This was a day or two before Ms M senior, on the same scoot (we were sharing the demo), came home complaining she’d been monstered by some grumpy dingbat in a Landcruiser. She too stopped for a chat at the lights, and in her case the driver complained she should be traveling in or near the gutter and that he’d report her. For what? Riding a scooter? Violating the Landcruiser-only lane? She gave up on the idiot but said, later, “I bet that never happens to you on the Valkyrie.” She had a point.
People mostly see the Mac the Valk, which is roughly the size and shape of Luna Park, but makes much angrier noises, and keep their distance. I suspect they think anyone mad enough to ride it is best left undisturbed. Which makes lane-splitting much easier.
Does having a presence on the road make you safer? Yep, and it’s got nothing to do with dayglo vests or any other twaddle along those lines. It has everything to do with perceived threat. The traffic gets noticeably closer when I’m on a scooter or the girls’ 250, than when I’m on Mac or Hannibal the Hayabusa.

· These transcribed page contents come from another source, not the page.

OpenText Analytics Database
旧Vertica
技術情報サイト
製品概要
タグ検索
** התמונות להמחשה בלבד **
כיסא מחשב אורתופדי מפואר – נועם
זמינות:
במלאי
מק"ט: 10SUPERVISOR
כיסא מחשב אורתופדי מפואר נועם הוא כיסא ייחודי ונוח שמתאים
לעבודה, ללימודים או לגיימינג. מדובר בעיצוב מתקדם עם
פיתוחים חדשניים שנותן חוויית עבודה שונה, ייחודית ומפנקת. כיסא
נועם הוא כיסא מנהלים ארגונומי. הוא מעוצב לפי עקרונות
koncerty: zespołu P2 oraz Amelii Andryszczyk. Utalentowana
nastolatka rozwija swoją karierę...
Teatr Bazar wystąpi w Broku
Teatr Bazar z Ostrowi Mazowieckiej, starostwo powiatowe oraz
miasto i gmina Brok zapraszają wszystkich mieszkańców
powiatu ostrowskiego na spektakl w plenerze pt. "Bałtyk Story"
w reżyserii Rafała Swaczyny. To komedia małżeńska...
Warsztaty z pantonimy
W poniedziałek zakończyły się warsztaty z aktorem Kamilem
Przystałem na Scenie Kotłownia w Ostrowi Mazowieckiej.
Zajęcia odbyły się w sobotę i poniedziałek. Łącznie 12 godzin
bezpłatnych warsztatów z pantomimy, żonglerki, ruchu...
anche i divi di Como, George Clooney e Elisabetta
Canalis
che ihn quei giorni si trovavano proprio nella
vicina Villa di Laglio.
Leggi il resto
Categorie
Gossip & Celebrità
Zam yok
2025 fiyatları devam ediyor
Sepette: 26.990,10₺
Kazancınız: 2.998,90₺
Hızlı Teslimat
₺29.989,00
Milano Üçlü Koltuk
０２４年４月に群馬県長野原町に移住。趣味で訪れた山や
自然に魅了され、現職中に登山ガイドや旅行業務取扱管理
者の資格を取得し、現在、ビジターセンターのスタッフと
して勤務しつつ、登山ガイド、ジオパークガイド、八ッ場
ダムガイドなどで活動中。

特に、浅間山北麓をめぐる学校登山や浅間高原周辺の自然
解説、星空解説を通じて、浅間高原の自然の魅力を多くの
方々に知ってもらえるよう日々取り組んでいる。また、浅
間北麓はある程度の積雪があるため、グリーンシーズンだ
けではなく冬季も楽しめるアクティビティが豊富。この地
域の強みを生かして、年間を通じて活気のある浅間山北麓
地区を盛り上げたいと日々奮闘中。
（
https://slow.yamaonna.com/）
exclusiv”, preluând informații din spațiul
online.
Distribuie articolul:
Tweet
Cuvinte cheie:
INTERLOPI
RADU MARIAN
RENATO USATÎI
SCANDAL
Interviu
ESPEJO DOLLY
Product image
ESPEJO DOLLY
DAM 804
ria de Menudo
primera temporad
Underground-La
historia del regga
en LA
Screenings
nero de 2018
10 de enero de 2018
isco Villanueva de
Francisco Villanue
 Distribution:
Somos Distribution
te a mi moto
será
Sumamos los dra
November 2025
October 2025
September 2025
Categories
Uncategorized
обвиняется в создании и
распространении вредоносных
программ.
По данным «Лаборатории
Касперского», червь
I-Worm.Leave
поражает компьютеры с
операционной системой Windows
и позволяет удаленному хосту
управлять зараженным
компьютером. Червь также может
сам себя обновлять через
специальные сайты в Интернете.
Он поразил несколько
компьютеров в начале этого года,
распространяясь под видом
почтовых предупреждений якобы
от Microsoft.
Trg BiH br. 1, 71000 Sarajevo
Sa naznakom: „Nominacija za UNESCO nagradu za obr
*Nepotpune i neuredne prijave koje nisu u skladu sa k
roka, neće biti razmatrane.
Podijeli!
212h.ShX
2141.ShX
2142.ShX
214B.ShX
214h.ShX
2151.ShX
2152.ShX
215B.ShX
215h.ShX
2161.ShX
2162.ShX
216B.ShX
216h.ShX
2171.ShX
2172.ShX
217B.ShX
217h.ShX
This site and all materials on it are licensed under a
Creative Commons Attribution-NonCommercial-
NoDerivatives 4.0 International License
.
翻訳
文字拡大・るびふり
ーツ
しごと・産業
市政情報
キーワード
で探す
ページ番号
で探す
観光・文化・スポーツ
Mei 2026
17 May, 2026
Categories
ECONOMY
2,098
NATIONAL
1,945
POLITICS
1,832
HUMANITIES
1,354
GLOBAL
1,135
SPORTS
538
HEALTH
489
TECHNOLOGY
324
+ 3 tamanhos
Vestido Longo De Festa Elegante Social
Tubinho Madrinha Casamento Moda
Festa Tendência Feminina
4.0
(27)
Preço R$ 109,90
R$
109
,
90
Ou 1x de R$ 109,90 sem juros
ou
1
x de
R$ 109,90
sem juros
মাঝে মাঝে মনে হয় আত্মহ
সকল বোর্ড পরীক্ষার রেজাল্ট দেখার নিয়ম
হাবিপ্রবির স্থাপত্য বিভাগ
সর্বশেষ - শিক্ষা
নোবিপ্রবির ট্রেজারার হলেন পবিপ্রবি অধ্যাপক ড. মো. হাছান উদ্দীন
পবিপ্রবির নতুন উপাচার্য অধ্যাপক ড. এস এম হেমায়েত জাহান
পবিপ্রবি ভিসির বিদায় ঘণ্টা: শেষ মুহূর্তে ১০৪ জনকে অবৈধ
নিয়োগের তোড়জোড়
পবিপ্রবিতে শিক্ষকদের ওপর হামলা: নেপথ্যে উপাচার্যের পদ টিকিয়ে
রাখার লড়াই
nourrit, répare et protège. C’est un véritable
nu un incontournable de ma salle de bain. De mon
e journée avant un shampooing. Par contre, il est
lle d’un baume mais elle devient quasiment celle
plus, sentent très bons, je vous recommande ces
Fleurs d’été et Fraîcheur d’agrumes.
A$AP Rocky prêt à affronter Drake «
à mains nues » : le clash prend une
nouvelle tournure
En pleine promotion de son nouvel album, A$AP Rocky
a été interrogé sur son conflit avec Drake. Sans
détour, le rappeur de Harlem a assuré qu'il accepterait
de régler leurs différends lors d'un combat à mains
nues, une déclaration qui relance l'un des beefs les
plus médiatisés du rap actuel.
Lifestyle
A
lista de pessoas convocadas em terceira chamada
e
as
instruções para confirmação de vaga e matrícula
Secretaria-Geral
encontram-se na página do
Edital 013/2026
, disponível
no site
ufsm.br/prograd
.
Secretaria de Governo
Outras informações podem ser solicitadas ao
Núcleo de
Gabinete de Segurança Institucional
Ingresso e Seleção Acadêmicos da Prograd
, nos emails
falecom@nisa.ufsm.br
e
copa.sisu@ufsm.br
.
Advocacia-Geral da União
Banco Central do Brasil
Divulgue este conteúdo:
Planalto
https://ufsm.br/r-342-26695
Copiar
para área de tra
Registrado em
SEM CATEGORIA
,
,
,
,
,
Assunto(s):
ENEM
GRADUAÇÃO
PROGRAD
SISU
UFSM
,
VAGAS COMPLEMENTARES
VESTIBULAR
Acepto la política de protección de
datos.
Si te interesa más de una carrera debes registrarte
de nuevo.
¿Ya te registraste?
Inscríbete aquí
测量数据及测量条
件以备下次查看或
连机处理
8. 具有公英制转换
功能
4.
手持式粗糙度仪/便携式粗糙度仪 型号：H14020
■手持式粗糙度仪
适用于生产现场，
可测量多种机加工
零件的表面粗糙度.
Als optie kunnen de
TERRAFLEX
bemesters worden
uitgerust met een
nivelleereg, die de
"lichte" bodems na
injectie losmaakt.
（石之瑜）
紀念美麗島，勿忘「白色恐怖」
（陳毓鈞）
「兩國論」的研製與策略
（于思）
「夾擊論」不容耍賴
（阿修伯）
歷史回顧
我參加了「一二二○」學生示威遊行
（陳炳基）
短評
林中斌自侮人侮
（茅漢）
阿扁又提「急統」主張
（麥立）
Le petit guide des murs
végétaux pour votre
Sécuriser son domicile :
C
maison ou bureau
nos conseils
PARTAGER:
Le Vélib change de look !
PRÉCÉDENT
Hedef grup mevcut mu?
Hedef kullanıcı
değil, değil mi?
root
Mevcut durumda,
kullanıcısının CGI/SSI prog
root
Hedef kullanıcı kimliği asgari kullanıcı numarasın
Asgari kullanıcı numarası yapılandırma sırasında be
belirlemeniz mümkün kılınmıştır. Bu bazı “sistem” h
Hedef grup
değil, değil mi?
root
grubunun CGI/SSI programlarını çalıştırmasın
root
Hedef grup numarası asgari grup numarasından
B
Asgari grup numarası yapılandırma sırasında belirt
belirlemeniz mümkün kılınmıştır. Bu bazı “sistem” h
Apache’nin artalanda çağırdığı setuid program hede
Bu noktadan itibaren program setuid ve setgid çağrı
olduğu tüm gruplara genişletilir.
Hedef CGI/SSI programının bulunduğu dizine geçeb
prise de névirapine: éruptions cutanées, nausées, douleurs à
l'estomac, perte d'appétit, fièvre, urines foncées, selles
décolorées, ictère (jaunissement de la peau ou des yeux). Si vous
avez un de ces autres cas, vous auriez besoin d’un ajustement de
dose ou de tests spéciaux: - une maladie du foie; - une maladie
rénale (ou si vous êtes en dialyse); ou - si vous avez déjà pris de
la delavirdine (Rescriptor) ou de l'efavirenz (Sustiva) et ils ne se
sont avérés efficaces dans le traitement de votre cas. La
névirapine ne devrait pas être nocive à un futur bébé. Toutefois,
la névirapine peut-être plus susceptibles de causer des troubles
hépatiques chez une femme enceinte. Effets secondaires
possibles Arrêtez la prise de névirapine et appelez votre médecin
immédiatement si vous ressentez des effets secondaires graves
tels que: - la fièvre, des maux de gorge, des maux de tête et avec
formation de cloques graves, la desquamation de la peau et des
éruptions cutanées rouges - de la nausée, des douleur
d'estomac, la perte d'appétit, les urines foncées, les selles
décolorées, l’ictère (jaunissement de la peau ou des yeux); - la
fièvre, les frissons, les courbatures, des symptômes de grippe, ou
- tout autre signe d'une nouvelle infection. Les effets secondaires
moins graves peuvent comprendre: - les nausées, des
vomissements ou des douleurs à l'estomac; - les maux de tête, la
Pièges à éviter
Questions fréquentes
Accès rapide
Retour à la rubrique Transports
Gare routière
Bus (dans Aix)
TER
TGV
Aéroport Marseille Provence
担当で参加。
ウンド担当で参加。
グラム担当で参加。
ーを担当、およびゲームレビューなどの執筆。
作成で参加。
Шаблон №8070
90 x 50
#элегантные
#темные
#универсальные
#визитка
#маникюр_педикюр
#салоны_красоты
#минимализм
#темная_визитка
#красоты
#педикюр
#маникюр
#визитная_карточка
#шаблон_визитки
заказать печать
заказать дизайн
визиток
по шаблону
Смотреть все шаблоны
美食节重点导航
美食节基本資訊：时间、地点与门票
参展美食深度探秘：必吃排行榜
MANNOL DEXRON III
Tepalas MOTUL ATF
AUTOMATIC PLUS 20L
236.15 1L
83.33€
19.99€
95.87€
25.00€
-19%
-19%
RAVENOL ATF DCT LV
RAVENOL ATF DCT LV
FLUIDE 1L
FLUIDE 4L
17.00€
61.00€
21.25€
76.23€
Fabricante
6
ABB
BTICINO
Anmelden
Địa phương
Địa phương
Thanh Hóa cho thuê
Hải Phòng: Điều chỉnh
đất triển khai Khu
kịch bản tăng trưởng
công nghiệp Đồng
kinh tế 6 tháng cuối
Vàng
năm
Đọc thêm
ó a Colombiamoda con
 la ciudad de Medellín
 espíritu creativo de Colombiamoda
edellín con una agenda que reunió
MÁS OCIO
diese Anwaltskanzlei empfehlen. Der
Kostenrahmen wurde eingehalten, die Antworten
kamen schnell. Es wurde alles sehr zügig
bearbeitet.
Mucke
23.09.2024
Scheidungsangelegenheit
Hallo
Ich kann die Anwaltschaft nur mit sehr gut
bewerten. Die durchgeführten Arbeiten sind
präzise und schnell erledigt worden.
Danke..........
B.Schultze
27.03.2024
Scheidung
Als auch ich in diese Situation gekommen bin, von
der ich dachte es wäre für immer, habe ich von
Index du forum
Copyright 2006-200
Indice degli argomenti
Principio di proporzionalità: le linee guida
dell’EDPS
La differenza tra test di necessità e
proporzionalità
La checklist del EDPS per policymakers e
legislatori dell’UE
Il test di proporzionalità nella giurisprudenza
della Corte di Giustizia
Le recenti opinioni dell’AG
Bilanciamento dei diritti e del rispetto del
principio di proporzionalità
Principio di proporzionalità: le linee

Although I’ve also noticed that you can be outrageously assertive in traffic on the scoot and no-one really complains – scooters are somehow seen as less offensive than bikes and are allowed liberties that motorcycles are not.
When it comes to having safe working space in traffic, to me it seems a combination of assertiveness and perceived threat often works. By far my biggest nightmare in peak-hour is middle-aged suburban men in Landcruisers. They’ve become the apocryphal Volvo drivers of the new millennium, convinced they’re master of all they survey.
The irony is that several years ago, when Volvo was desperately trying to rid itself of the legendary “pot-plant in a Volvo” driver perception, Toyota cheekily ran a national metro newspaper ad picturing a Landcruiser with the tag line “the only thing that will protect you from a Volvo”. It proved to be all too perceptive. Now it’s the new city-bully four-wheel-drive, or sport utility vehicle in current-speak, that’s the menace.
A scooter can sometimes struggle in that environment. I’m tempted to bolt a used grenade-launcher on the rear luggage rack of the Lead and see if that gets their attention.
Not that I’m going to stop riding scoots. They’re far too convenient and huge fun when the peak-hour snarl grinds to an inevitable halt. I just sail past, singing, “I’ll be home before you, and smiling when I get there!” (It works best if sung to the chorus melody of Powderfinger’s My Happiness.)
Anyway, even Mac the Valk is not impervious to driver blindness. I’ve been cut off a few times over the years and delight in pulling up beside the wombat behind the wheel, looking down into their personal little cesspit and, after waiting patiently while they turn down the stereo, ask, “So, how big does it have to be before you see it?”
My favourite incident along these lines was narrowly avoiding being side-swiped by a middle-aged bloke who was on the phone. He was unbelievably cranky because I interrupted his call to complain. And what was he driving? A Landcruiser.
I draw comfort from the fact that, judging by his overall demeanor and somewhat florid complexion, he’ll be in the coronary ward of the local hospital long before me…
You’re always welcome to get in touch via the palatial Motorcycle Trader offices at locked bag 12, Oakleigh 3166; Or on the wire at guy.allen@traderclassifieds.com.au.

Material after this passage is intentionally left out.